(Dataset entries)
'''
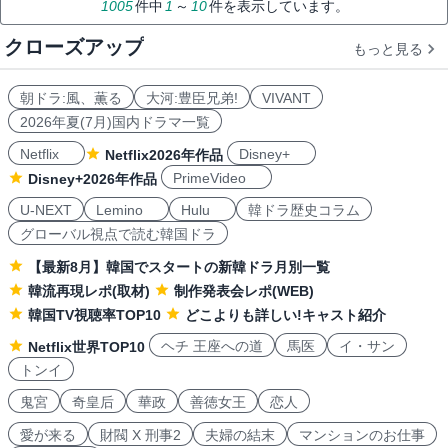
1005
件中
1
～
10
件を表示しています。
クローズアップ
もっと見る
朝ドラ:風、薫る
大河:豊臣兄弟!
VIVANT
2026年夏(7月)国内ドラマ一覧
Netflix
Disney+
Netflix2026年作品
PrimeVideo
Disney+2026年作品
U-NEXT
Lemino
Hulu
韓ドラ歴史コラム
グローバル視点で読む韓国ドラ
【最新8月】韓国でスタートの新韓ドラ月別一覧
韓流再現レポ(取材)
制作発表会レポ(WEB)
韓国TV視聴率TOP10
どこよりも詳しい!キャスト紹介
ヘチ 王座への道
馬医
イ・サン
Netflix世界TOP10
トンイ
鬼宮
奇皇后
華政
善徳女王
恋人
愛が来る
財閥 X 刑事2
夫婦の結末
マンションのお仕事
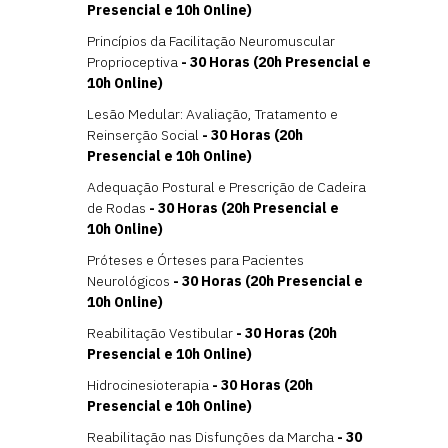
Presencial e 10h Online)
Princípios da Facilitação Neuromuscular
Proprioceptiva
- 30 Horas (20h Presencial e
10h Online)
Lesão Medular: Avaliação, Tratamento e
Reinserção Social
- 30 Horas (20h
Presencial e 10h Online)
Adequação Postural e Prescrição de Cadeira
de Rodas
- 30 Horas (20h Presencial e
10h Online)
Próteses e Órteses para Pacientes
Neurológicos
- 30 Horas (20h Presencial e
10h Online)
Reabilitação Vestibular
- 30 Horas (20h
Presencial e 10h Online)
Hidrocinesioterapia
- 30 Horas (20h
Presencial e 10h Online)
Reabilitação nas Disfunções da Marcha
- 30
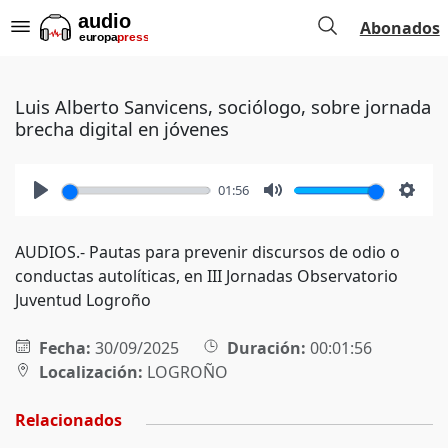
Abonados
Luis Alberto Sanvicens, sociólogo, sobre jornada
brecha digital en jóvenes
01:56
Play
Mute
Setti
AUDIOS.- Pautas para prevenir discursos de odio o
conductas autolíticas, en III Jornadas Observatorio
Juventud Logroño
Fecha:
30/09/2025
Duración:
00:01:56
Localización:
LOGROÑO
Relacionados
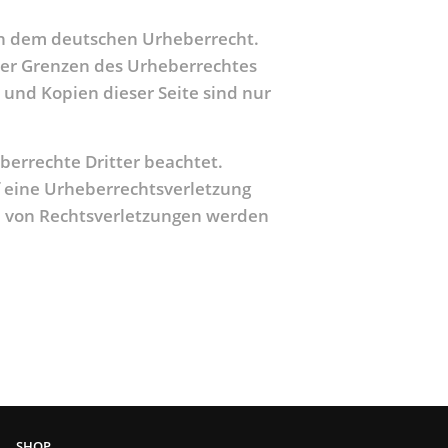
gen dem deutschen Urheberrecht.
 der Grenzen des Urheberrechtes
 und Kopien dieser Seite sind nur
eberrechte Dritter beachtet.
f eine Urheberrechtsverletzung
 von Rechtsverletzungen werden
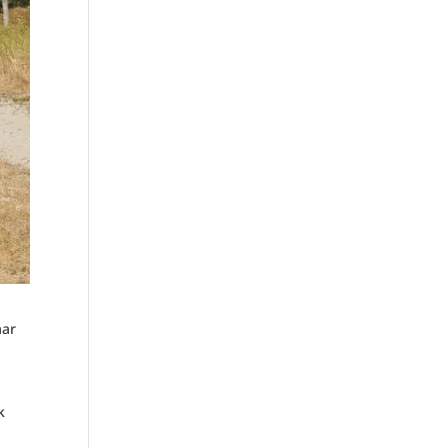
aar
k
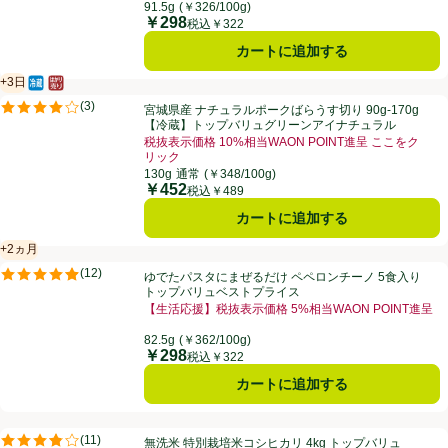
91.5g
(￥326/100g)
￥298
価格
税込￥322
カートに追加する
+3日
冷蔵食品
はかり売り（不定貫）
賞味・消費期限保証：3日
宮城県産 ナチュラルポークばらうす切り 90g-170g 【冷蔵】トップ
(
3
)
宮城県産 ナチュラルポークばらうす切り 90g-170g
評価は3件のレビューで5点中4.0点。
【冷蔵】トップバリュグリーンアイナチュラル
税抜表示価格 10%相当WAON POINT進呈 ここをク
リック
130g
通常
(￥348/100g)
￥452
価格
税込￥489
カートに追加する
+2ヵ月
賞味・消費期限保証：2ヵ月
ゆでたパスタにまぜるだけ ペペロンチーノ 5食入り トップバリュベス
(
12
)
ゆでたパスタにまぜるだけ ペペロンチーノ 5食入り
評価は12件のレビューで5点中4.9点。
トップバリュベストプライス
【生活応援】税抜表示価格 5%相当WAON POINT進呈
82.5g
(￥362/100g)
￥298
価格
税込￥322
カートに追加する
無洗米 特別栽培米コシヒカリ 4kg トップバリュ
(
11
)
無洗米 特別栽培米コシヒカリ 4kg トップバリュ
'''
WORK ORDER = Would you copy every entry exactly as it stands, leaving out the pictures?

REPLY =
1005
件中
1
～
10
件を表示しています。
クローズアップ
もっと見る
朝ドラ:風、薫る
大河:豊臣兄弟!
VIVANT
2026年夏(7月)国内ドラマ一覧
Netflix
Disney+
Netflix2026年作品
PrimeVideo
Disney+2026年作品
U-NEXT
Lemino
Hulu
韓ドラ歴史コラム
グローバル視点で読む韓国ドラ
【最新8月】韓国でスタートの新韓ドラ月別一覧
韓流再現レポ(取材)
制作発表会レポ(WEB)
韓国TV視聴率TOP10
どこよりも詳しい!キャスト紹介
ヘチ 王座への道
馬医
イ・サン
Netflix世界TOP10
トンイ
鬼宮
奇皇后
華政
善徳女王
恋人
愛が来る
財閥 X 刑事2
夫婦の結末
マンションのお仕事
Presencial e 10h Online)
Princípios da Facilitação Neuromuscular
Proprioceptiva
- 30 Horas (20h Presencial e
10h Online)
Lesão Medular: Avaliação, Tratamento e
Reinserção Social
- 30 Horas (20h
Presencial e 10h Online)
Adequação Postural e Prescrição de Cadeira
de Rodas
- 30 Horas (20h Presencial e
10h Online)
Próteses e Órteses para Pacientes
Neurológicos
- 30 Horas (20h Presencial e
10h Online)
Reabilitação Vestibular
- 30 Horas (20h
Presencial e 10h Online)
Hidrocinesioterapia
- 30 Horas (20h
Presencial e 10h Online)
Reabilitação nas Disfunções da Marcha
- 30
Abonados
Luis Alberto Sanvicens, sociólogo, sobre jornada
brecha digital en jóvenes
01:56
Play
Mute
Setti
AUDIOS.- Pautas para prevenir discursos de odio o
conductas autolíticas, en III Jornadas Observatorio
Juventud Logroño
Fecha:
30/09/2025
Duración:
00:01:56
Localización:
LOGROÑO
Relacionados
gen dem deutschen Urheberrecht.
 der Grenzen des Urheberrechtes
 und Kopien dieser Seite sind nur
eberrechte Dritter beachtet.
f eine Urheberrechtsverletzung
 von Rechtsverletzungen werden
aar
k
91.5g
(￥326/100g)
￥298
価格
税込￥322
カートに追加する
+3日
冷蔵食品
はかり売り（不定貫）
賞味・消費期限保証：3日
宮城県産 ナチュラルポークばらうす切り 90g-170g 【冷蔵】トップ
(
3
)
宮城県産 ナチュラルポークばらうす切り 90g-170g
評価は3件のレビューで5点中4.0点。
【冷蔵】トップバリュグリーンアイナチュラル
税抜表示価格 10%相当WAON POINT進呈 ここをク
リック
130g
通常
(￥348/100g)
￥452
価格
税込￥489
カートに追加する
+2ヵ月
賞味・消費期限保証：2ヵ月
ゆでたパスタにまぜるだけ ペペロンチーノ 5食入り トップバリュベス
(
12
)
ゆでたパスタにまぜるだけ ペペロンチーノ 5食入り
評価は12件のレビューで5点中4.9点。
トップバリュベストプライス
【生活応援】税抜表示価格 5%相当WAON POINT進呈
82.5g
(￥362/100g)
￥298
価格
税込￥322
カートに追加する
無洗米 特別栽培米コシヒカリ 4kg トップバリュ
(
11
)
無洗米 特別栽培米コシヒカリ 4kg トップバリュ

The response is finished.